Pills are the household gods of a post-industrial society. Every morning and night, people worship at the shrine of various pots and blister packs to help them cope with the evil spirits of headaches, heartburn and wind. On average, people in this country take pills five times more frequently than they make love. Maybe they’re taking the wrong sort of pill.
Some people find it impossible to swallow pills. They pop a couple in their mouth, drink 14 gallons of water, and end up with two very wet, clean pills still in their mouth. Other people don’t need any water to take pills and simply throw them in and swallow. Often these pills get stuck halfway down and they end up with a very healthy oesophagus. It can sometimes be tricky to persuade young children to take their medicine. The solution is simply to smear the evil-tasting linctus on some delicious broccoli and pop it in.

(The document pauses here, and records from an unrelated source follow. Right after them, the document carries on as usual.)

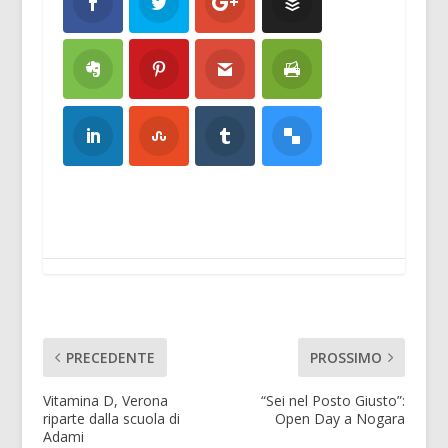
PRECEDENTE
PROSSIMO
Vitamina D, Verona
“Sei nel Posto Giusto”:
riparte dalla scuola di
Open Day a Nogara
Adami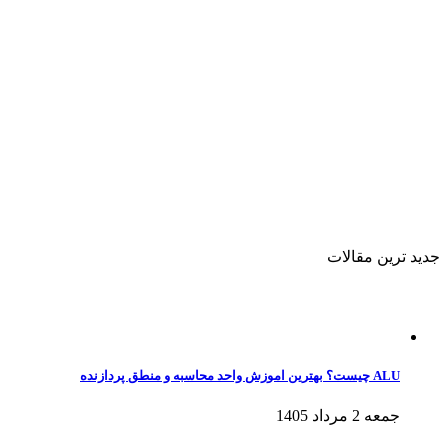
جدید ترین مقالات
ALU چیست؟ بهترین اموزش واحد محاسبه و منطق پردازنده
جمعه 2 مرداد 1405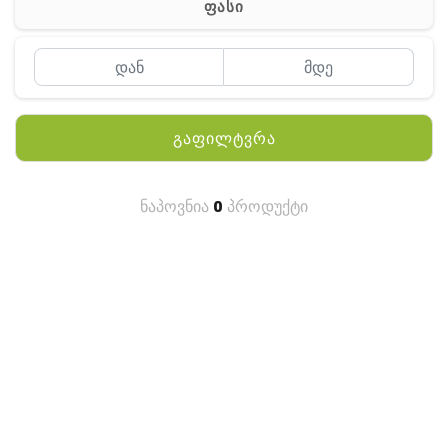
ფასი
MEYII
WLN
QYT
გაფილტვრა
KENWOOD
HYTERA
ნაპოვნია
0
პროდუქტი
ANY TALK
QUEST
FISHER
TEKNETICS
GARMIN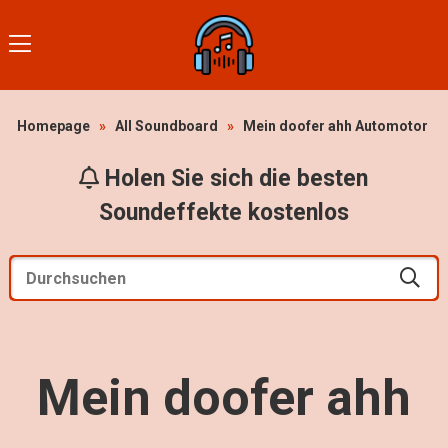
Homepage
»
All Soundboard
»
Mein doofer ahh Automotor
Holen Sie sich die besten
Soundeffekte kostenlos
Mein doofer ahh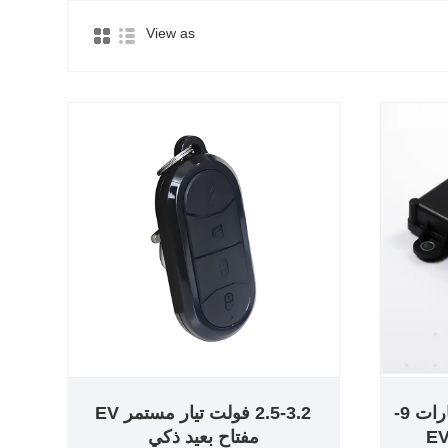
View as
جهاز تحكم في ضغط الإطارات 9-
2.5-3.2 فولت تيار مستمر EV
مفتاح بعيد ذكي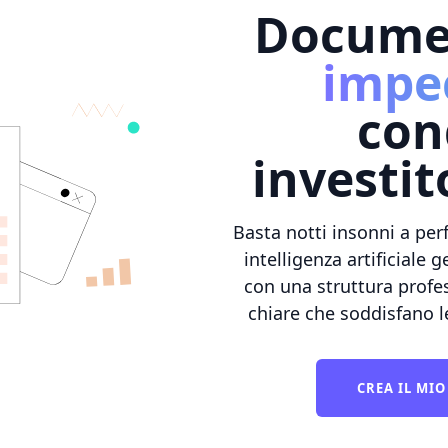
Documen
impec
con
investit
Basta notti insonni a per
intelligenza artificiale 
con una struttura profes
chiare che soddisfano le
CREA IL MI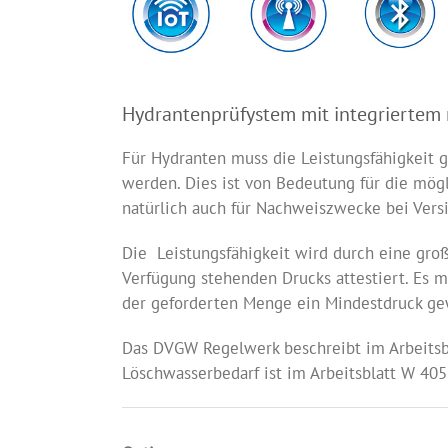
….
….
Hydrantenprüfystem mit integrierte
Für Hydranten muss die Leistungsfähigkei
werden. Dies ist von Bedeutung für die mö
natürlich auch für Nachweiszwecke bei Vers
Die Leistungsfähigkeit wird durch eine gr
Verfügung stehenden Drucks attestiert. Es 
der geforderten Menge ein Mindestdruck gew
Das DVGW Regelwerk beschreibt im Arbeitsb
Löschwasserbedarf ist im Arbeitsblatt W 405 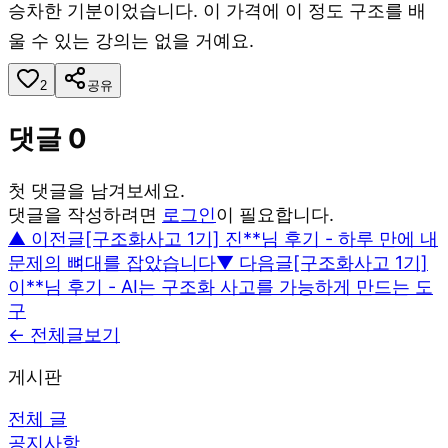
승차한 기분이었습니다. 이 가격에 이 정도 구조를 배
울 수 있는 강의는 없을 거예요.
2
공유
댓글
0
첫 댓글을 남겨보세요.
댓글을 작성하려면
로그인
이 필요합니다.
▲ 이전글
[구조화사고 1기] 진**님 후기 - 하루 만에 내
문제의 뼈대를 잡았습니다
▼ 다음글
[구조화사고 1기]
이**님 후기 - AI는 구조화 사고를 가능하게 만드는 도
구
← 전체글보기
게시판
전체 글
공지사항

Instinctively people believe that a medicine should be applied close to the illness. That’s why it wouldn’t feel right taking a suppository for a sore throat, or eye drops for piles (although, interestingly, suppositories can make your eyes water). Patches are an excellent way of taking medicine. In an ideal world, nicotine and hormone patches would carry the same kind of health warnings as cigarette packets, such as ‘Liable to be Cranky’ or ‘Slightly Insane’.
The insertion of a suppository is actually a rather difficult thing to do and replicates some of the trickier yoga moves. It’s no coincidence that they never prescribe suppositories for lower back pain. Hypodermic needles come in one size: large. There is another size, which is extra-large, but people tend to faint as soon as they see this one and can’t remember much about it afterwards.
Placebos are very effective in medicine. This is something that looks like a pill but doesn’t actually do anything. Even more interesting is the fact that over half of doctors are placebo doctors, in that they have no medical training but just nod and prescribe a placebo. Interestingly, their clear-up rate is as good as real doctors.